[Opening Input data section]
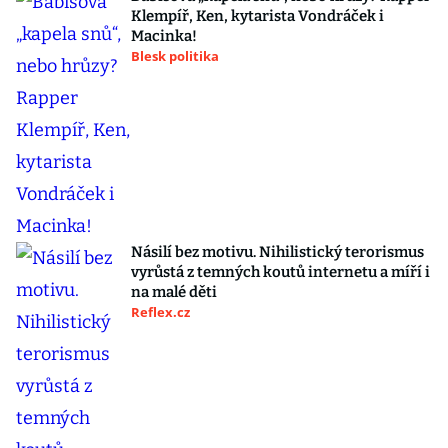
Klempíř, Ken, kytarista Vondráček i
Macinka!
Blesk politika
Násilí bez motivu. Nihilistický terorismus
vyrůstá z temných koutů internetu a míří i
na malé děti
Reflex.cz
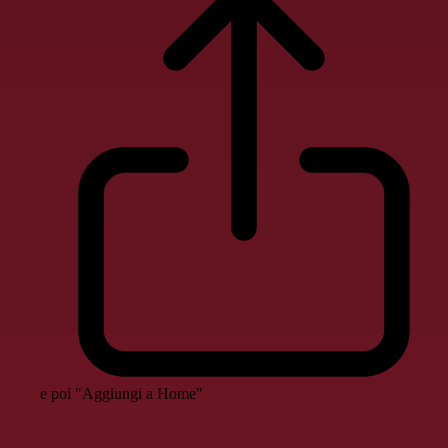
e poi "Aggiungi a Home"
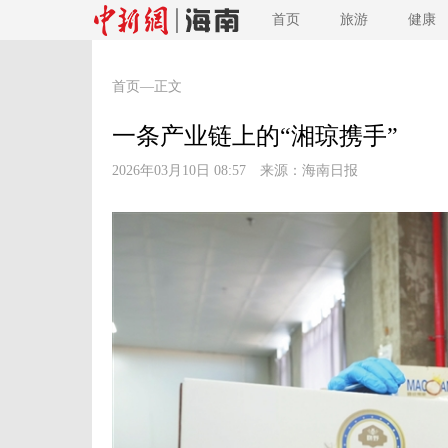
首页
旅游
健康
首页
—正文
一条产业链上的“湘琼携手”
2026年03月10日 08:57 来源：
海南日报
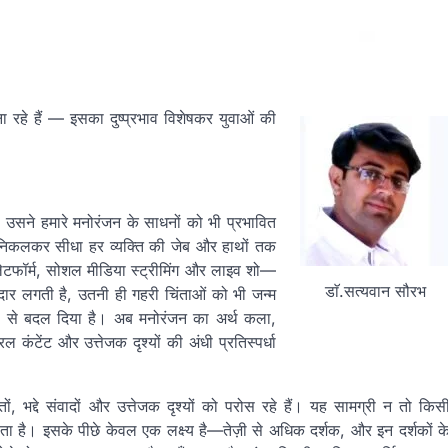
 रहे हैं — इसका दुष्प्रभाव विशेषकर युवाओं की
े उसने हमारे मनोरंजन के साधनों को भी प्रभावित
े निकलकर सीधा हर व्यक्ति की जेब और हाथों तक
प्लेटफॉर्म, सोशल मीडिया स्ट्रीमिंग और लाइव शो—
डाॅ.सत्यवान सौरभ
ानदार लगती है, उतनी ही गहरी चिंताओं को भी जन्म
प से बदल दिया है। अब मनोरंजन का अर्थ कला,
 कंटेंट और उत्तेजक दृश्यों की अंधी प्रतिस्पर्धा
भद्दे संवादों और उत्तेजक दृश्यों को परोस रहे हैं। यह सामग्री न तो किस
 है। इसके पीछे केवल एक लक्ष्य है—तेज़ी से अधिक दर्शक, और इन दर्शकों क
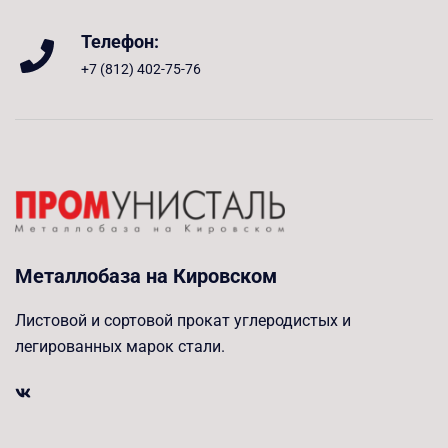
Телефон:
+7 (812) 402-75-76
Металлобаза на Кировском
Листовой и сортовой прокат углеродистых и
легированных марок стали.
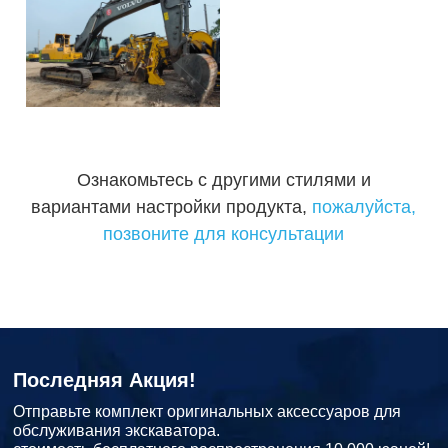
Ознакомьтесь с другими стилями и
вариантами настройки продукта,
пожалуйста,
позвоните для консультации
Последняя Акция!
Отправьте комплект оригинальных аксессуаров для
обслуживания экскаватора.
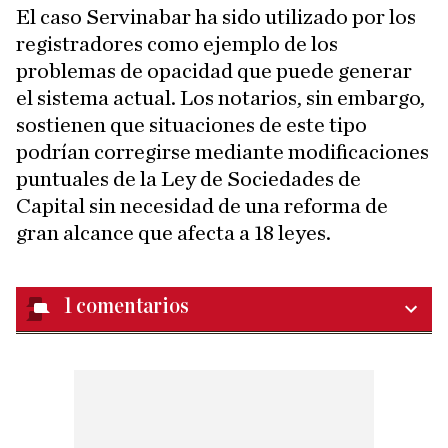
El caso Servinabar ha sido utilizado por los
registradores como ejemplo de los
problemas de opacidad que puede generar
el sistema actual. Los notarios, sin embargo,
sostienen que situaciones de este tipo
podrían corregirse mediante modificaciones
puntuales de la Ley de Sociedades de
Capital sin necesidad de una reforma de
gran alcance que afecta a 18 leyes.
1
comentarios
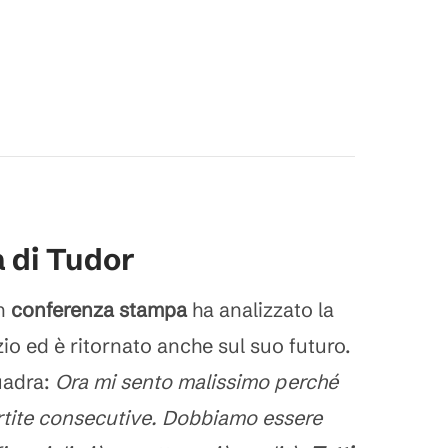
 di Tudor
in
conferenza stampa
ha analizzato la
zio ed è ritornato anche sul suo futuro.
quadra:
Ora mi sento malissimo perché
rtite consecutive. Dobbiamo essere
[Closing Input data section]
→ About this exercise:
From the line containing "रहे हैं — इसका दुष्प्रभाव विशेषकर युवाओं की" to the last line of the records, inclusive, output the lines exactly as written and nothing else; leave out the pictures.

→ Answer space:
 रहे हैं — इसका दुष्प्रभाव विशेषकर युवाओं की
े उसने हमारे मनोरंजन के साधनों को भी प्रभावित
े निकलकर सीधा हर व्यक्ति की जेब और हाथों तक
प्लेटफॉर्म, सोशल मीडिया स्ट्रीमिंग और लाइव शो—
डाॅ.सत्यवान सौरभ
ानदार लगती है, उतनी ही गहरी चिंताओं को भी जन्म
प से बदल दिया है। अब मनोरंजन का अर्थ कला,
 कंटेंट और उत्तेजक दृश्यों की अंधी प्रतिस्पर्धा
भद्दे संवादों और उत्तेजक दृश्यों को परोस रहे हैं। यह सामग्री न तो किस
 है। इसके पीछे केवल एक लक्ष्य है—तेज़ी से अधिक दर्शक, और इन दर्शकों क
Телефон:
+7 (812) 402-75-76
Металлобаза на Кировском
Листовой и сортовой прокат углеродистых и
легированных марок стали.
Ознакомьтесь с другими стилями и
вариантами настройки продукта,
пожалуйста,
позвоните для консультации
Последняя Акция!
Отправьте комплект оригинальных аксессуаров для
обслуживания экскаватора.
El caso Servinabar ha sido utilizado por los
registradores como ejemplo de los
problemas de opacidad que puede generar
el sistema actual. Los notarios, sin embargo,
sostienen que situaciones de este tipo
podrían corregirse mediante modificaciones
puntuales de la Ley de Sociedades de
Capital sin necesidad de una reforma de
gran alcance que afecta a 18 leyes.
1
comentarios
 di Tudor
in
conferenza stampa
ha analizzato la
zio ed è ritornato anche sul suo futuro.
quadra:
Ora mi sento malissimo perché
rtite consecutive. Dobbiamo essere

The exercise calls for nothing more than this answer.